◆ **Document understanding data**:
BEGIN

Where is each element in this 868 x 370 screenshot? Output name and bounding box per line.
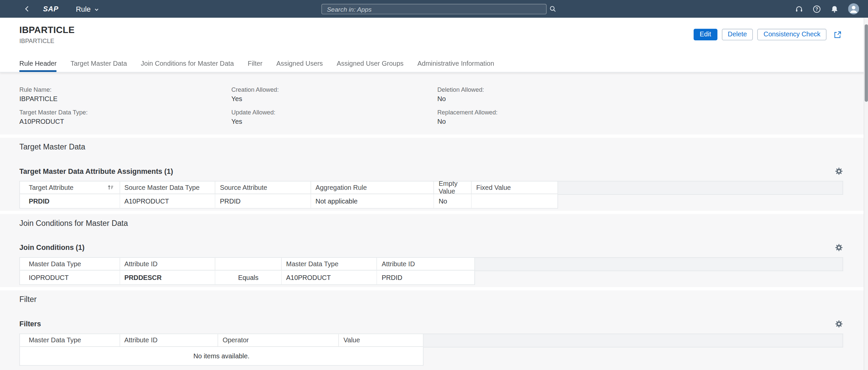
table-title: Join Conditions (1) (19, 243, 85, 251)
column-label: Target Attribute (29, 184, 73, 192)
table-toolbar: Filters (19, 319, 843, 328)
field-value: Yes (231, 95, 437, 104)
table-title: Target Master Data Attribute Assignments… (19, 167, 173, 175)
cell-join-operator: Equals (215, 271, 282, 284)
cell-master-data-type-right: A10PRODUCT (282, 271, 377, 284)
field-label: Creation Allowed: (231, 86, 437, 93)
table-header-row: Master Data Type Attribute ID Operator V… (20, 334, 423, 347)
table-header-extension (423, 334, 843, 347)
cell-source-attribute: PRDID (215, 194, 311, 208)
cell-target-attribute: PRDID (20, 194, 120, 208)
field-label: Rule Name: (19, 86, 231, 93)
field-value: No (437, 95, 649, 104)
back-button[interactable] (22, 4, 32, 14)
section-filter: Filter Filters Master Data Type Attribut… (0, 291, 868, 368)
search-input[interactable] (321, 4, 547, 15)
support-icon[interactable] (795, 5, 803, 13)
column-header-value[interactable]: Value (339, 334, 423, 346)
column-header-attribute-id-right[interactable]: Attribute ID (377, 258, 474, 270)
column-header-master-data-type[interactable]: Master Data Type (20, 258, 120, 270)
help-icon[interactable] (813, 5, 821, 13)
cell-fixed-value (472, 194, 557, 208)
vertical-scrollbar[interactable] (864, 18, 868, 370)
table-header-row: Target Attribute Source Master Data Type… (20, 181, 558, 194)
column-header-source-attribute[interactable]: Source Attribute (215, 181, 311, 194)
back-icon (23, 5, 31, 13)
tab-administrative-information[interactable]: Administrative Information (417, 56, 494, 72)
table-header-row: Master Data Type Attribute ID Master Dat… (20, 258, 474, 271)
tab-assigned-user-groups[interactable]: Assigned User Groups (337, 56, 404, 72)
rule-header-form: Rule Name: IBPARTICLE Target Master Data… (19, 72, 843, 132)
section-join-conditions: Join Conditions for Master Data Join Con… (0, 214, 868, 291)
scrollbar-thumb[interactable] (865, 24, 868, 102)
anchor-tab-bar: Rule Header Target Master Data Join Cond… (0, 56, 868, 72)
table-header-extension (558, 181, 843, 195)
table-toolbar: Join Conditions (1) (19, 243, 843, 252)
page-content: Rule Name: IBPARTICLE Target Master Data… (0, 72, 868, 368)
sap-logo[interactable]: SAP (42, 3, 65, 14)
field-label: Replacement Allowed: (437, 108, 649, 116)
field-target-master-data-type: Target Master Data Type: A10PRODUCT (19, 108, 231, 126)
cell-source-master-data-type: A10PRODUCT (120, 194, 215, 208)
cell-attribute-id-right: PRDID (377, 271, 474, 284)
column-header-master-data-type-right[interactable]: Master Data Type (282, 258, 377, 270)
column-header-fixed-value[interactable]: Fixed Value (472, 181, 557, 194)
cell-master-data-type: IOPRODUCT (20, 271, 120, 284)
settings-gear-icon[interactable] (835, 319, 843, 328)
table-header-extension (475, 257, 843, 271)
column-header-operator[interactable]: Operator (218, 334, 339, 346)
filters-table: Master Data Type Attribute ID Operator V… (19, 334, 843, 366)
field-label: Deletion Allowed: (437, 86, 649, 93)
join-conditions-table: Master Data Type Attribute ID Master Dat… (19, 257, 843, 285)
section-heading: Join Conditions for Master Data (19, 214, 843, 228)
user-avatar[interactable] (848, 3, 859, 14)
share-icon (834, 31, 841, 38)
column-header-operator-spacer (215, 258, 282, 270)
column-header-master-data-type[interactable]: Master Data Type (20, 334, 120, 346)
object-page-header: IBPARTICLE IBPARTICLE Edit Delete Consis… (0, 18, 868, 56)
tab-rule-header[interactable]: Rule Header (19, 56, 57, 72)
notifications-icon[interactable] (830, 5, 839, 13)
page-subtitle: IBPARTICLE (19, 38, 74, 44)
cell-aggregation-rule: Not applicable (311, 194, 434, 208)
table-row[interactable]: PRDID A10PRODUCT PRDID Not applicable No (20, 194, 558, 208)
table-toolbar: Target Master Data Attribute Assignments… (19, 167, 843, 175)
table-title: Filters (19, 319, 41, 328)
edit-button[interactable]: Edit (694, 29, 717, 40)
field-deletion-allowed: Deletion Allowed: No (437, 86, 649, 103)
share-button[interactable] (832, 29, 843, 40)
table-row[interactable]: IOPRODUCT PRDDESCR Equals A10PRODUCT PRD… (20, 271, 474, 284)
tab-assigned-users[interactable]: Assigned Users (276, 56, 323, 72)
column-header-attribute-id[interactable]: Attribute ID (120, 334, 218, 346)
field-value: A10PRODUCT (19, 117, 231, 127)
settings-gear-icon[interactable] (835, 167, 843, 175)
field-label: Target Master Data Type: (19, 108, 231, 116)
column-header-aggregation-rule[interactable]: Aggregation Rule (311, 181, 434, 194)
consistency-check-button[interactable]: Consistency Check (757, 29, 827, 40)
column-header-target-attribute[interactable]: Target Attribute (20, 181, 120, 194)
section-heading: Filter (19, 291, 843, 304)
field-creation-allowed: Creation Allowed: Yes (231, 86, 437, 103)
tab-join-conditions[interactable]: Join Conditions for Master Data (141, 56, 234, 72)
field-replacement-allowed: Replacement Allowed: No (437, 108, 649, 126)
column-header-attribute-id[interactable]: Attribute ID (120, 258, 215, 270)
tab-filter[interactable]: Filter (248, 56, 262, 72)
column-header-source-master-data-type[interactable]: Source Master Data Type (120, 181, 215, 194)
field-label: Update Allowed: (231, 108, 437, 116)
tab-target-master-data[interactable]: Target Master Data (70, 56, 127, 72)
sort-ascending-icon (107, 185, 114, 191)
search-icon[interactable] (549, 5, 557, 12)
field-value: Yes (231, 117, 437, 127)
delete-button[interactable]: Delete (722, 29, 753, 40)
cell-attribute-id: PRDDESCR (120, 271, 215, 284)
app-title-menu[interactable]: Rule (76, 5, 99, 13)
section-target-master-data: Target Master Data Target Master Data At… (0, 138, 868, 214)
settings-gear-icon[interactable] (835, 243, 843, 251)
attribute-assignments-table: Target Attribute Source Master Data Type… (19, 181, 843, 208)
shell-bar: SAP Rule (0, 0, 868, 18)
sap-logo-text: SAP (43, 5, 58, 13)
chevron-down-icon (94, 7, 99, 12)
cell-empty-value: No (434, 194, 472, 208)
column-header-empty-value[interactable]: Empty Value (434, 181, 472, 194)
app-title: Rule (76, 5, 90, 13)
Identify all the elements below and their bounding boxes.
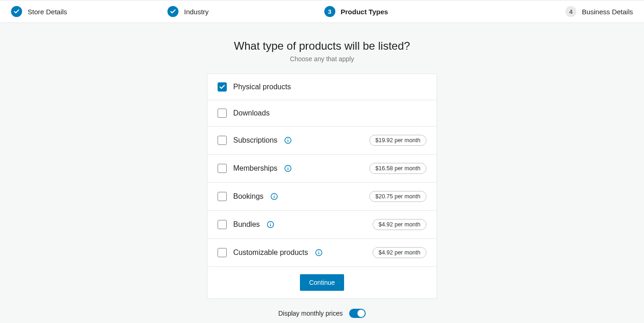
price-badge: $16.58 per month	[369, 163, 426, 174]
toggle-label: Display monthly prices	[278, 310, 343, 317]
step-product-types: 3 Product Types	[322, 0, 478, 23]
product-types-card: Physical products Downloads Subscription…	[207, 74, 437, 299]
info-icon[interactable]	[284, 164, 292, 173]
price-badge: $19.92 per month	[369, 135, 426, 146]
step-industry[interactable]: Industry	[165, 0, 322, 23]
step-store-details[interactable]: Store Details	[9, 0, 165, 23]
option-label: Downloads	[233, 109, 270, 117]
step-label: Business Details	[582, 8, 633, 16]
option-bookings[interactable]: Bookings $20.75 per month	[207, 183, 437, 211]
step-business-details[interactable]: 4 Business Details	[478, 0, 635, 23]
continue-button[interactable]: Continue	[300, 274, 344, 291]
svg-point-5	[288, 167, 288, 167]
price-badge: $4.92 per month	[373, 247, 426, 258]
option-memberships[interactable]: Memberships $16.58 per month	[207, 155, 437, 183]
monthly-price-toggle[interactable]	[349, 309, 366, 318]
option-label: Memberships	[233, 164, 277, 173]
step-label: Product Types	[341, 8, 388, 16]
check-icon	[11, 6, 22, 17]
option-bundles[interactable]: Bundles $4.92 per month	[207, 211, 437, 239]
info-icon[interactable]	[266, 220, 275, 229]
checkbox[interactable]	[218, 192, 227, 201]
step-number-badge: 3	[324, 6, 335, 17]
page-subtitle: Choose any that apply	[9, 55, 635, 63]
step-label: Store Details	[28, 8, 67, 16]
info-icon[interactable]	[284, 136, 292, 144]
option-customizable-products[interactable]: Customizable products $4.92 per month	[207, 239, 437, 267]
checkbox[interactable]	[218, 109, 227, 118]
svg-point-2	[288, 138, 288, 139]
checkbox[interactable]	[218, 136, 227, 145]
info-icon[interactable]	[315, 248, 323, 257]
checkbox[interactable]	[218, 164, 227, 173]
checkbox[interactable]	[218, 248, 227, 257]
info-icon[interactable]	[270, 192, 278, 201]
option-downloads[interactable]: Downloads	[207, 100, 437, 127]
svg-point-8	[274, 195, 275, 196]
monthly-price-toggle-row: Display monthly prices	[9, 309, 635, 318]
step-label: Industry	[184, 8, 208, 16]
svg-point-11	[270, 223, 271, 224]
price-badge: $4.92 per month	[373, 219, 426, 230]
option-label: Subscriptions	[233, 136, 277, 144]
wizard-stepper: Store Details Industry 3 Product Types 4…	[0, 0, 644, 23]
option-label: Customizable products	[233, 248, 308, 257]
step-number-badge: 4	[565, 6, 576, 17]
option-label: Physical products	[233, 83, 291, 91]
svg-point-14	[318, 251, 319, 252]
option-subscriptions[interactable]: Subscriptions $19.92 per month	[207, 127, 437, 155]
checkbox[interactable]	[218, 220, 227, 229]
option-physical-products[interactable]: Physical products	[207, 74, 437, 100]
card-actions: Continue	[207, 267, 437, 298]
price-badge: $20.75 per month	[369, 191, 426, 202]
checkbox[interactable]	[218, 82, 227, 92]
page-title: What type of products will be listed?	[9, 40, 635, 52]
page-main: What type of products will be listed? Ch…	[0, 23, 644, 323]
option-label: Bundles	[233, 220, 260, 229]
toggle-knob	[357, 310, 365, 317]
option-label: Bookings	[233, 192, 264, 201]
check-icon	[167, 6, 178, 17]
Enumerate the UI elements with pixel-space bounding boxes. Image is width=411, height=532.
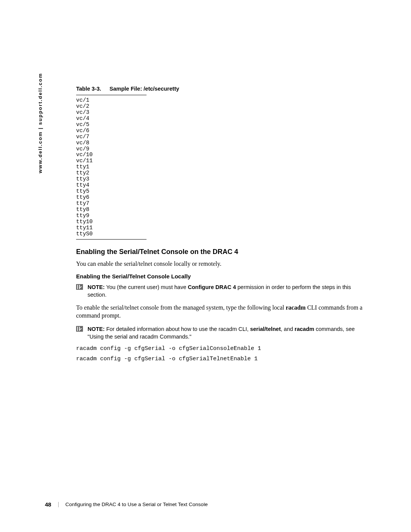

END

◆ **YOUR GOAL**:
All lines above holding the word "empty" make up the answer; copy each one.

◆ **EXERCISE SOLUTION**:
cell-empty-value: No (434, 194, 472, 208)
column-header-empty-value[interactable]: Empty Value (434, 181, 472, 194)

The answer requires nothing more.